Como uma bolha superinflada, a narrativa multifaces de As Três Marias decepciona por sua incapacidade de chegar ao ápice de sua ruptura. A costura entre a linguagem de cordel e a computação gráfica expressiva, apontam para um curioso diálogo entre a linguagem farsesca da literatura de cordel e a linguagem falseada dos videoclipes. O discurso semi-teatral e o barroquismo da imagem videoclipada acumulam no filme uma carga gigantesca de alegoria, de tensão. Filme de clima. Uma tensão inflada pela trilha sonora de fusões rítmicas de André Abujanra, chegando ao ponto ápice da fábula, na figura dos mapas computadorizados que levam as três mulheres a seus destinos (até aqui o filme entusiasma pelo inusitado).

Meio faroeste, meio aventura, meio suspense – uma profusão de gêneros se interpenetram não chegando a reinventar-se claramente em novo discurso. As atrizes, centro de expressividade do filme, vagam entre a falsidade precisa, e a precisão falseada – deixando a cargo de Julia Lemmertz o lugar de destaque. Abranches alcança na figura esguia da atriz, o equilíbrio perfeito entre a fantasmagoria e a realidade física, que falta às outras quatro e mesmo ao filme como um todo.

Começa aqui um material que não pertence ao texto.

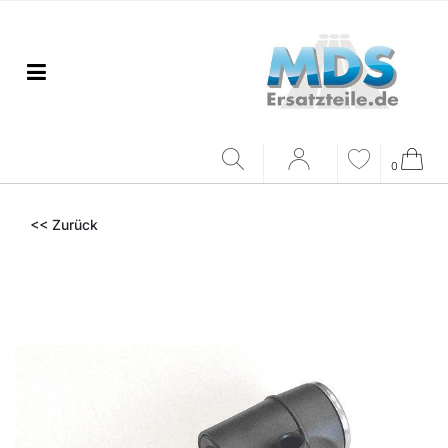
0
<< Zurück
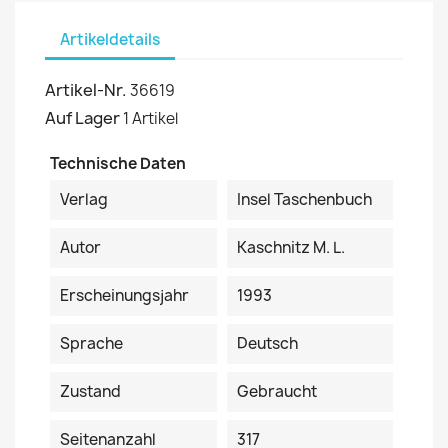
Artikeldetails
Artikel-Nr.
36619
Auf Lager
1 Artikel
Technische Daten
Verlag
Insel Taschenbuch
Autor
Kaschnitz M. L.
Erscheinungsjahr
1993
Sprache
Deutsch
Zustand
Gebraucht
Seitenanzahl
317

A violência do filme tem o mérito curioso de sua falta de justificativa plausível, apostando numa ausência de descrição (no máximo um esboço irracional) dos motivos de cada ato. A questão é que, trabalhando em estatuto alegórico-fabular, Abranches acaba por criar um clima excessivo de expectativa que (se não tem resposta na narrativa), também não consegue se desentrelaçar esteticamente. O filme fica assim, uma bolha inflamada que murcha diante do espectador, sem ter para onde ir. O roteiro ainda tenta dar-lhe alguma graça num incompreensível e equivocado rocambole final em flashback, criando surpresa onde não há. As cenas em que as três mulheres matam os assassinos de sua família são de uma pobreza imagética extrema, incapazes de responder à altura a todo o belo falatório e à trilha sonora entusiasmada.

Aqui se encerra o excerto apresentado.